- INSTRUCTIONS FOR THE TASK:
Please filter the entries for the word "name" and copy every line that has it.

- THE DATA:
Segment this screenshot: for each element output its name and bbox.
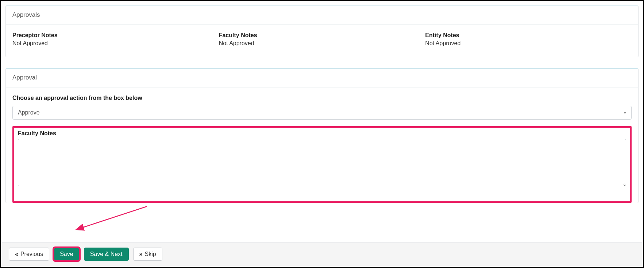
save-button-label: Save — [60, 251, 73, 257]
approval-instruction: Choose an approval action from the box b… — [12, 95, 632, 101]
entity-notes-value: Not Approved — [425, 40, 632, 47]
chevrons-left-icon: « — [15, 251, 18, 257]
faculty-notes-input-label: Faculty Notes — [18, 130, 626, 137]
approval-action-selected: Approve — [18, 109, 40, 116]
save-button[interactable]: Save — [54, 248, 79, 261]
faculty-notes-label: Faculty Notes — [219, 32, 425, 39]
chevrons-right-icon: » — [139, 251, 143, 257]
approval-panel-title: Approval — [6, 69, 638, 88]
entity-notes-label: Entity Notes — [425, 32, 632, 39]
previous-button-label: Previous — [20, 251, 43, 257]
approval-panel: Approval Choose an approval action from … — [5, 68, 639, 203]
faculty-notes-value: Not Approved — [219, 40, 425, 47]
previous-button[interactable]: « Previous — [9, 248, 49, 261]
annotation-arrow — [70, 203, 162, 238]
approval-action-select[interactable]: Approve ▾ — [12, 106, 632, 120]
caret-down-icon: ▾ — [624, 110, 626, 115]
skip-button[interactable]: » Skip — [133, 248, 162, 261]
faculty-notes-textarea[interactable] — [18, 139, 626, 186]
faculty-notes-column: Faculty Notes Not Approved — [219, 32, 425, 47]
approvals-notes-row: Preceptor Notes Not Approved Faculty Not… — [12, 32, 632, 47]
faculty-notes-highlight: Faculty Notes — [12, 126, 632, 203]
approvals-panel: Approvals Preceptor Notes Not Approved F… — [5, 5, 639, 57]
save-next-button[interactable]: Save & Next — [84, 248, 129, 261]
skip-button-label: Skip — [144, 251, 156, 257]
svg-line-1 — [76, 206, 147, 230]
footer-bar: « Previous Save Save & Next » Skip — [2, 242, 642, 266]
preceptor-notes-column: Preceptor Notes Not Approved — [12, 32, 219, 47]
preceptor-notes-value: Not Approved — [12, 40, 219, 47]
preceptor-notes-label: Preceptor Notes — [12, 32, 219, 39]
save-next-button-label: Save & Next — [90, 251, 123, 257]
approvals-panel-title: Approvals — [6, 6, 638, 25]
entity-notes-column: Entity Notes Not Approved — [425, 32, 632, 47]
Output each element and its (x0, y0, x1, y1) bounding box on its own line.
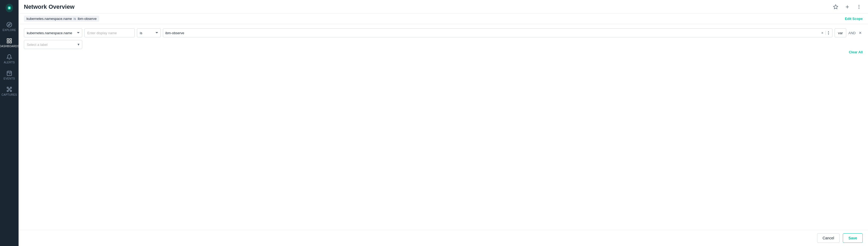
save-button[interactable]: Save (843, 233, 863, 243)
svg-point-15 (859, 5, 859, 6)
sidebar-item-captures-label: CAPTURES (2, 93, 17, 96)
sidebar-item-events-label: EVENTS (3, 77, 15, 80)
and-label: AND (848, 31, 856, 35)
svg-rect-3 (7, 39, 9, 40)
sidebar-item-alerts[interactable]: ALERTS (0, 51, 19, 67)
clear-all-button[interactable]: Clear All (849, 50, 863, 54)
label-select[interactable]: Select a label (24, 40, 82, 49)
op-selector-wrapper: is is not contains in (137, 28, 161, 37)
sidebar-item-captures[interactable]: CAPTURES (0, 83, 19, 99)
filter-value-chevrons: ▲ ▼ (827, 31, 830, 35)
svg-rect-5 (10, 41, 11, 43)
cancel-button[interactable]: Cancel (817, 233, 840, 243)
filter-value-clear-button[interactable]: × (820, 31, 825, 35)
filter-value-up-button[interactable]: ▲ (827, 31, 830, 33)
svg-marker-2 (8, 24, 10, 26)
app-logo (4, 3, 14, 13)
svg-rect-6 (7, 41, 9, 43)
scope-bar: kubernetes.namespace.name is ibm-observe… (19, 13, 868, 24)
filter-remove-button[interactable]: × (858, 31, 863, 35)
filter-row: kubernetes.namespace.name is is not cont… (24, 28, 863, 37)
filter-value-input[interactable] (165, 31, 820, 35)
field-selector-wrapper: kubernetes.namespace.name (24, 28, 82, 37)
svg-point-17 (859, 8, 859, 9)
more-button[interactable] (855, 3, 863, 11)
scope-key: kubernetes.namespace.name (27, 17, 72, 21)
filter-value-down-button[interactable]: ▼ (827, 33, 830, 35)
sidebar-item-dashboards-label: DASHBOARDS (0, 45, 19, 48)
filter-value-wrapper: × ▲ ▼ (163, 28, 833, 37)
main-content: Network Overview (19, 0, 868, 246)
page-footer: Cancel Save (19, 230, 868, 246)
scope-op: is (73, 17, 76, 21)
sidebar-item-alerts-label: ALERTS (4, 61, 15, 64)
svg-point-11 (8, 89, 10, 90)
filter-area: kubernetes.namespace.name is is not cont… (19, 24, 868, 230)
svg-point-16 (859, 7, 859, 7)
field-selector[interactable]: kubernetes.namespace.name (24, 28, 82, 37)
header-actions (832, 3, 863, 11)
var-button[interactable]: var (835, 28, 846, 37)
sidebar: EXPLORE DASHBOARDS ALERTS EVENTS (0, 0, 19, 246)
sidebar-item-explore-label: EXPLORE (3, 29, 16, 32)
svg-rect-4 (10, 39, 11, 40)
scope-tag: kubernetes.namespace.name is ibm-observe (24, 15, 99, 22)
add-button[interactable] (844, 3, 851, 11)
edit-scope-button[interactable]: Edit Scope (845, 17, 863, 21)
display-name-input[interactable] (84, 28, 135, 37)
page-title: Network Overview (24, 3, 74, 10)
label-select-wrapper: Select a label ▼ (24, 40, 82, 49)
filter-value-divider (826, 31, 826, 35)
sidebar-item-events[interactable]: EVENTS (0, 67, 19, 83)
svg-rect-7 (7, 71, 12, 76)
sidebar-item-dashboards[interactable]: DASHBOARDS (0, 35, 19, 51)
sidebar-item-explore[interactable]: EXPLORE (0, 19, 19, 35)
label-row: Select a label ▼ (24, 40, 863, 49)
filter-actions-row: Clear All (24, 50, 863, 54)
svg-point-1 (7, 22, 12, 27)
filter-value-actions: × ▲ ▼ (820, 31, 830, 35)
star-button[interactable] (832, 3, 839, 11)
svg-marker-12 (834, 5, 838, 9)
op-selector[interactable]: is is not contains in (137, 28, 161, 37)
svg-point-0 (8, 7, 10, 9)
page-header: Network Overview (19, 0, 868, 13)
scope-value: ibm-observe (78, 17, 97, 21)
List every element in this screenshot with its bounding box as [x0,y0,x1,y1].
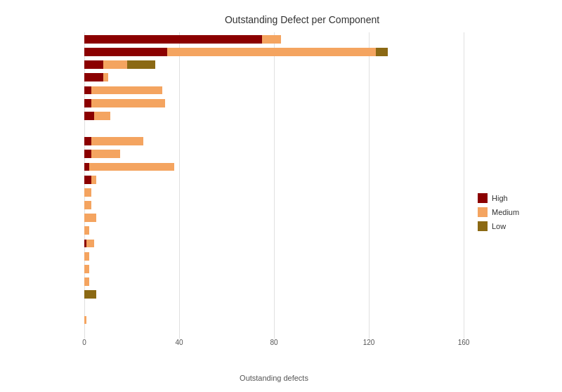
bar-row [84,150,464,158]
bar-high [84,150,91,158]
legend-item: Medium [478,207,548,217]
legend-item: High [478,193,548,203]
bar-high [84,60,103,69]
bar-medium [91,99,165,107]
legend-label: Low [492,222,506,230]
legend-item: Low [478,221,548,231]
bar-row [84,99,464,107]
legend-color [478,193,488,203]
bar-row [84,35,464,44]
bar-row [84,163,464,171]
bar-medium [86,240,93,248]
bar-medium [84,214,96,222]
bar-row [84,226,464,235]
bar-medium [91,150,120,158]
bar-row [84,124,464,133]
bar-row [84,303,464,311]
bar-row [84,329,464,337]
bar-high [84,176,91,184]
bar-medium [262,35,281,44]
legend-label: High [492,194,508,202]
x-axis: 04080120160 [84,339,464,354]
bar-row [84,201,464,209]
bar-medium [89,163,175,171]
bar-medium [84,277,89,286]
bar-row [84,240,464,248]
bar-high [84,48,167,56]
bar-row [84,265,464,273]
bar-high [84,99,91,107]
bar-row [84,86,464,95]
bar-row [84,176,464,184]
bar-row [84,277,464,286]
bar-row [84,252,464,261]
x-tick-label: 40 [175,339,183,346]
legend-section: HighMediumLow [464,32,548,354]
bar-high [84,73,103,81]
x-tick-label: 120 [363,339,375,346]
legend-label: Medium [492,208,519,216]
bar-medium [84,252,89,261]
bar-medium [84,316,86,325]
chart-container: Outstanding Defect per Component lib-lib… [0,0,562,392]
bar-high [84,35,262,44]
bar-row [84,290,464,299]
bars-wrapper [84,32,464,339]
bar-row [84,60,464,69]
bar-medium [84,265,89,273]
bar-medium [84,188,91,197]
bar-medium [103,73,108,81]
bar-medium [91,86,162,95]
bar-high [84,137,91,145]
bar-medium [167,48,376,56]
bar-high [84,163,89,171]
bar-medium [103,60,127,69]
bar-high [84,112,94,120]
x-tick-label: 80 [270,339,277,346]
bar-medium [91,137,143,145]
x-tick-label: 160 [458,339,470,346]
bar-row [84,316,464,325]
bars-section: lib-libpkixcmdlib-freebllib-pkilib-softo… [84,32,464,354]
bar-medium [84,201,91,209]
bar-row [84,188,464,197]
bar-medium [84,226,89,235]
legend-color [478,221,488,231]
x-tick-label: 0 [82,339,86,346]
bar-row [84,214,464,222]
bar-row [84,73,464,81]
bar-high [84,86,91,95]
bar-low [127,60,156,69]
chart-area: lib-libpkixcmdlib-freebllib-pkilib-softo… [84,32,548,354]
bar-row [84,112,464,120]
x-axis-title: Outstanding defects [84,374,464,382]
bar-low [84,290,96,299]
bar-row [84,48,464,56]
bar-row [84,137,464,145]
chart-title: Outstanding Defect per Component [56,14,548,25]
bar-low [376,48,388,56]
bar-medium [91,176,96,184]
legend-color [478,207,488,217]
bar-medium [94,112,111,120]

- SOLVED PROBLEM:
Segment this screenshot: for each element output its name and bbox.
scope-bar: kubernetes.namespace.name is ibm-observe… (19, 13, 868, 24)
filter-row: kubernetes.namespace.name is is not cont… (24, 28, 863, 37)
field-selector-wrapper: kubernetes.namespace.name (24, 28, 82, 37)
scope-key: kubernetes.namespace.name (27, 17, 72, 21)
filter-area: kubernetes.namespace.name is is not cont… (19, 24, 868, 230)
field-selector[interactable]: kubernetes.namespace.name (24, 28, 82, 37)
scope-tag: kubernetes.namespace.name is ibm-observe (24, 15, 99, 22)
display-name-input[interactable] (84, 28, 135, 37)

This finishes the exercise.